What About This? – Wayne William Cipriano 8.9.18

I’m sure almost everyone has heard and taken a position on the YANNI / LAURAL controversy by now. If you are one of the few who has not, you can’t understand the problem until you have heard the sound that a computer-generated voice makes while saying this word several times.

What word is being said, or more precisely, what word is being heard, is the controversy. Is the machine repeating “LAURAL” or “YANNI” three times?

Initially, we couldn’t understand the confusion. Both Rosalie and myself heard the sound being made by that computer voice very distinctly, no question at all. We agreed that the word was so clearly annunciated that no one telling the truth could possibly report hearing anything else.

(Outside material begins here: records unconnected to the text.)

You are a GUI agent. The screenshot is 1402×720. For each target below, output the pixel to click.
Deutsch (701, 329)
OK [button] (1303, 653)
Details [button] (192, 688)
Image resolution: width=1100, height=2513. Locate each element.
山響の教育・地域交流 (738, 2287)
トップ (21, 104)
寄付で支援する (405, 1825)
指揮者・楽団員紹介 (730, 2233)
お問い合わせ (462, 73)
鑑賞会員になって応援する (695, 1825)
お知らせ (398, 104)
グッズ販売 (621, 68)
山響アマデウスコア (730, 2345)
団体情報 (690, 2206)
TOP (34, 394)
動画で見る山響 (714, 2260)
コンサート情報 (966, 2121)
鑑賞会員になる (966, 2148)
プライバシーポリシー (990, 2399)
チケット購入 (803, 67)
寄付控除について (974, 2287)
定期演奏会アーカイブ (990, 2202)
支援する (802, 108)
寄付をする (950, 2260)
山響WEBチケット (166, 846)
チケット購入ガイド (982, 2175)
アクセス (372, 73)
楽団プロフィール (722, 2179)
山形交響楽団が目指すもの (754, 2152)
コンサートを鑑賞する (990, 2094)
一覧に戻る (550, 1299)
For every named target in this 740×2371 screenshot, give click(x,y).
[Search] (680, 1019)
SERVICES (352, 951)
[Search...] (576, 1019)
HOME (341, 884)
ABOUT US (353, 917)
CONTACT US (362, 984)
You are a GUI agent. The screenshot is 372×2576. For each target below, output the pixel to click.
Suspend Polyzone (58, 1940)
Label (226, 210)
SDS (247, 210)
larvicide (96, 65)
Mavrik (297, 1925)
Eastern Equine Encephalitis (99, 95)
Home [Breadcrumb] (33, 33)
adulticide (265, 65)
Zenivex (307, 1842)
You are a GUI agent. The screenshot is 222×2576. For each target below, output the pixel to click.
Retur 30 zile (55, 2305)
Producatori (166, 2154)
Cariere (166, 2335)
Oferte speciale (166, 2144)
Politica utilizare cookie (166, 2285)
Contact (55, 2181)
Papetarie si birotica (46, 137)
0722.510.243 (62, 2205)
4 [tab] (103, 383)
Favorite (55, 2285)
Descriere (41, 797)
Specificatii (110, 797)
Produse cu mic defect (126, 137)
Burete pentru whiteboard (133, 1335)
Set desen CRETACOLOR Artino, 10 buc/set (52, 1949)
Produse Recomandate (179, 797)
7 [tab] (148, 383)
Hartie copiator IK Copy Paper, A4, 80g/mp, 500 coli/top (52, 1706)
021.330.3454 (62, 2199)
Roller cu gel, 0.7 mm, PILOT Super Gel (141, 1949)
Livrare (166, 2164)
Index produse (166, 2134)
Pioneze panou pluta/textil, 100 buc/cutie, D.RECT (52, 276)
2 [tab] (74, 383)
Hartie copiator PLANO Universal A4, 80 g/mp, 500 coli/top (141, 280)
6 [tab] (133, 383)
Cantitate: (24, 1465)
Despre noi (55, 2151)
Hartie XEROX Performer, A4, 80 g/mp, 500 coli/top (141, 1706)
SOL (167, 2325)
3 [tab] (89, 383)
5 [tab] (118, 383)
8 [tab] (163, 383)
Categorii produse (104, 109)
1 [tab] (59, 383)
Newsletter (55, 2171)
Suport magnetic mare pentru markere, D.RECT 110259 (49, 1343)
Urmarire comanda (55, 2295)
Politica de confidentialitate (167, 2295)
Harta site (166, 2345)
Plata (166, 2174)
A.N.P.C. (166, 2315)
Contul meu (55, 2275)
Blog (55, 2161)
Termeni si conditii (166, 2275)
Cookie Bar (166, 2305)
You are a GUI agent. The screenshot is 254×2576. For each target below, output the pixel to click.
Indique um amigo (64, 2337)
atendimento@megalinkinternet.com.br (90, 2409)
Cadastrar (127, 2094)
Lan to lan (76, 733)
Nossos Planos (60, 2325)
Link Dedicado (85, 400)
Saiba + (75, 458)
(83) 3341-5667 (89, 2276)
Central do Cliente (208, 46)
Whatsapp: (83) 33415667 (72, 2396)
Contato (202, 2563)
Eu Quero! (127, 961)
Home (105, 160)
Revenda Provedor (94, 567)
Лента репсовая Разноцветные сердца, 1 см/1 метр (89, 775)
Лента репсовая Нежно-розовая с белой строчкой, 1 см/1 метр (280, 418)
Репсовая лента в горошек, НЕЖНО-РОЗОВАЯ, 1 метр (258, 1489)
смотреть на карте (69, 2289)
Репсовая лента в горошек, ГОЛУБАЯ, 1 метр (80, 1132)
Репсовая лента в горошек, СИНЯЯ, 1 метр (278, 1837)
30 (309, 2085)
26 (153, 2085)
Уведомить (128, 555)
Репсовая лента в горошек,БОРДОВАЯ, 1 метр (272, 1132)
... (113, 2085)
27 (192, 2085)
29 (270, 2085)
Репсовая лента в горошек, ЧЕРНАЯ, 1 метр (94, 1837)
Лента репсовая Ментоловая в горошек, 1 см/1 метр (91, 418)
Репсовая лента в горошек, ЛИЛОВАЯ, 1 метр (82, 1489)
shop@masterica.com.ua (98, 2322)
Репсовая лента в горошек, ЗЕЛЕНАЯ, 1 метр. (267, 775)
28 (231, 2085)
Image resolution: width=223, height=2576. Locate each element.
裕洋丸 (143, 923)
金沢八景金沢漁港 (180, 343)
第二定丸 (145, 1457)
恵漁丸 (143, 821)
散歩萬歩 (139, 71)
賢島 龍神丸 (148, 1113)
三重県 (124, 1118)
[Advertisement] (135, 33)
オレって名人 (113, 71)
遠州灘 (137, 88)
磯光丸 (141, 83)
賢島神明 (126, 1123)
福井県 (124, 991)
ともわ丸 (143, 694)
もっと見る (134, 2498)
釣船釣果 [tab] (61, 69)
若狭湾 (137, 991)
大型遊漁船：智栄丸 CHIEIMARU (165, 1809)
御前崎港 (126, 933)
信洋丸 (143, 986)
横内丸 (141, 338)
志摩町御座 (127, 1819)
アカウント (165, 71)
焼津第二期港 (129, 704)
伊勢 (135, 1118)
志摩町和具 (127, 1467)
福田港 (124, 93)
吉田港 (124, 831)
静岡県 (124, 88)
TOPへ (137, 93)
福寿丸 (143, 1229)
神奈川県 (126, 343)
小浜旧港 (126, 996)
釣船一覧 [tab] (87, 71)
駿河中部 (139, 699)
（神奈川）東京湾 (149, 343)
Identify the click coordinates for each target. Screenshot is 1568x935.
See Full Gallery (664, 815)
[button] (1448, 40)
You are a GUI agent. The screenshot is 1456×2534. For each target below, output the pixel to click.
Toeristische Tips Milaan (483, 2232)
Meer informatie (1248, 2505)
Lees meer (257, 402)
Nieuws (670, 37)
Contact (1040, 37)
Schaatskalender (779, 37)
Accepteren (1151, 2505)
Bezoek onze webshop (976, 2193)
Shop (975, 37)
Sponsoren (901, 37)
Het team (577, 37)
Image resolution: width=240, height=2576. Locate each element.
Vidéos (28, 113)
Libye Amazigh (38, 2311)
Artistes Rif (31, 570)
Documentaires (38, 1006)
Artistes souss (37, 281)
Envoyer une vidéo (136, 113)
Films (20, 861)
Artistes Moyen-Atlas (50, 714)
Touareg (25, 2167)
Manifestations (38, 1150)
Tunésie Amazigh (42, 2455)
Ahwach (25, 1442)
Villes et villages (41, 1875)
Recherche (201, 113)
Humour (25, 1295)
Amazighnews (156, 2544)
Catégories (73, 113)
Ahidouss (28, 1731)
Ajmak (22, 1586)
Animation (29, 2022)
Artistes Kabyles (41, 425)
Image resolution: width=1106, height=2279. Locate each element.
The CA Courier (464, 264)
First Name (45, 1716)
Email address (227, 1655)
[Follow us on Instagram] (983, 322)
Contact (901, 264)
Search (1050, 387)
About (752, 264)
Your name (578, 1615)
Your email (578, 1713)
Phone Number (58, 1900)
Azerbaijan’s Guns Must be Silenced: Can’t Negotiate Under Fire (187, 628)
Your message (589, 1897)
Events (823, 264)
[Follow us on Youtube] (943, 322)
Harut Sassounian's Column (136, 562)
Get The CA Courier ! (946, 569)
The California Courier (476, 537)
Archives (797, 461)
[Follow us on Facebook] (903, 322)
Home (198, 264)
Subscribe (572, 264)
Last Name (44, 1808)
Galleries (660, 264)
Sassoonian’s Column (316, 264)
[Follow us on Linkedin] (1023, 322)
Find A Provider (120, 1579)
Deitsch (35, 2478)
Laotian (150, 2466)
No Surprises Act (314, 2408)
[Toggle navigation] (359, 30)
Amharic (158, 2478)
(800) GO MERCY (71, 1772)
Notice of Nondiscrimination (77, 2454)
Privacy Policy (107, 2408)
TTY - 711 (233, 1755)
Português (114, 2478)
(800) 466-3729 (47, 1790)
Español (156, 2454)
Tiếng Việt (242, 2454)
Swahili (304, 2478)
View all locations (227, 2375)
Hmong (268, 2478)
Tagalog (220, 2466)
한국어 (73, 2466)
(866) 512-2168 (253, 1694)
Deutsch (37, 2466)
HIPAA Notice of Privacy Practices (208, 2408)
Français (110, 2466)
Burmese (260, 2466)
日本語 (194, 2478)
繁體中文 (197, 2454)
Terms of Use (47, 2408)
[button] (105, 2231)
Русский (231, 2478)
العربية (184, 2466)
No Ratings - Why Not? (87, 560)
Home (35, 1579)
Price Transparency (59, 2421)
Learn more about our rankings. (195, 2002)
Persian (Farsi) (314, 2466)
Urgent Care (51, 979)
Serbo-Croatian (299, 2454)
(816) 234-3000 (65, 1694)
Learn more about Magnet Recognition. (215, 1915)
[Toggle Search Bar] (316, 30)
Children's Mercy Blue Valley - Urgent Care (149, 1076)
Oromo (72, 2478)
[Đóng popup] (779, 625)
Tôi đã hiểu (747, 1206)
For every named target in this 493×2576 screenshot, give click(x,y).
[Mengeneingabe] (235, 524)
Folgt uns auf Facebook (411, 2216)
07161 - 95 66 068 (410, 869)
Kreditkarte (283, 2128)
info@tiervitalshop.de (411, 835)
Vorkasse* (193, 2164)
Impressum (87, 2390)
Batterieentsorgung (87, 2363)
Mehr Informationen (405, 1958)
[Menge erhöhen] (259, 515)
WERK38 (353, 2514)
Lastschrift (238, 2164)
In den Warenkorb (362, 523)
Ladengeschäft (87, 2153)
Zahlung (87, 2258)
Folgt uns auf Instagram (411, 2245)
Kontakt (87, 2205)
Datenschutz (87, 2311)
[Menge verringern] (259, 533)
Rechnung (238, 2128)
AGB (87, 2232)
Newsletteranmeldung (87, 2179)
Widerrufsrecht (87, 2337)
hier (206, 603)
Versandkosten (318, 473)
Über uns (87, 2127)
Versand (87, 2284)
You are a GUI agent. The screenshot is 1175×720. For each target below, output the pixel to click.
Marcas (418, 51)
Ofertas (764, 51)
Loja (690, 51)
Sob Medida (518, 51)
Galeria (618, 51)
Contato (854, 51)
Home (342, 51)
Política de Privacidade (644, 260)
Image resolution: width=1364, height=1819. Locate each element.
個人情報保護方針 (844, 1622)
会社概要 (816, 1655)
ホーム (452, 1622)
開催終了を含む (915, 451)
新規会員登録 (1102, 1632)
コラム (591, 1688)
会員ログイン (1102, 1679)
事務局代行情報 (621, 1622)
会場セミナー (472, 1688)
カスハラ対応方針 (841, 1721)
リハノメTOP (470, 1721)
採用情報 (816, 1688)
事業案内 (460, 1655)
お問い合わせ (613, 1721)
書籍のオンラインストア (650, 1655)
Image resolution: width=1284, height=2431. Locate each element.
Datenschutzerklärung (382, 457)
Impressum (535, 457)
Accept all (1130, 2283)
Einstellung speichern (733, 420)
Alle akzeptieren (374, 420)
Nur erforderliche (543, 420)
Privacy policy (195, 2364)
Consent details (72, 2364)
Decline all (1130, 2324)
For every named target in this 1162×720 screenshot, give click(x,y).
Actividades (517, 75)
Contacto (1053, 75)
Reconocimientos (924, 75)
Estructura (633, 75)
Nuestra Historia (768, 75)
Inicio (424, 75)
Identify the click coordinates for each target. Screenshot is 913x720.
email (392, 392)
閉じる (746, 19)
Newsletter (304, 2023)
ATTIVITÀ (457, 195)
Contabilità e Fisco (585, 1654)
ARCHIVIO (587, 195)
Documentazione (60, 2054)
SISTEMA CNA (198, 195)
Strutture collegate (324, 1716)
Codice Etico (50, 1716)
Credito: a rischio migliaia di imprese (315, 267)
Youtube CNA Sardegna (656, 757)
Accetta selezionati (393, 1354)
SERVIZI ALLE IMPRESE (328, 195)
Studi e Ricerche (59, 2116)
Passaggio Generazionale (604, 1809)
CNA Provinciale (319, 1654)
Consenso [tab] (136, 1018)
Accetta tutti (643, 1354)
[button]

In fact, the two alternatives between which we were to choose as the actual word being generated (YANNI/LAURAL) were so different in spelling, pronunciation, letter sounds, and so on that we suspected the whole thing was some sort of practical joke. After all, the only thing the two words have in common is two syllables each.

No one could possible disagree with our choice. We didn’t even have to voice that choice since it was so very obvious which word (LAURAL/YANNI) was being generated.

Several weeks after the “controversy” died down, we heard someone make reference to it on a television program that was being re-broadcast, a re-run. And once again we heard the word and once again were amazed that anyone would say they heard the other word or believed in that declaration.

One of us said, “Of course, the word is without a doubt plainly LAURAL!” and the other one of us said, “What? The word is YANNI, not LAURAL, not even close to LAURAL. Are you kidding?”

How very interesting that these two words which look so differently in print, consist of such different letter sounds when a person speaks them, and are so easily discriminated during normal speech, are reported to be confusing when generated by mechanical means.

Even more mystifying is how Rosalie and I, having lived together for so many years, spoken and perceived millions and millions of words between ourselves, could hear this sound differently.

How could she be so wrong about this word?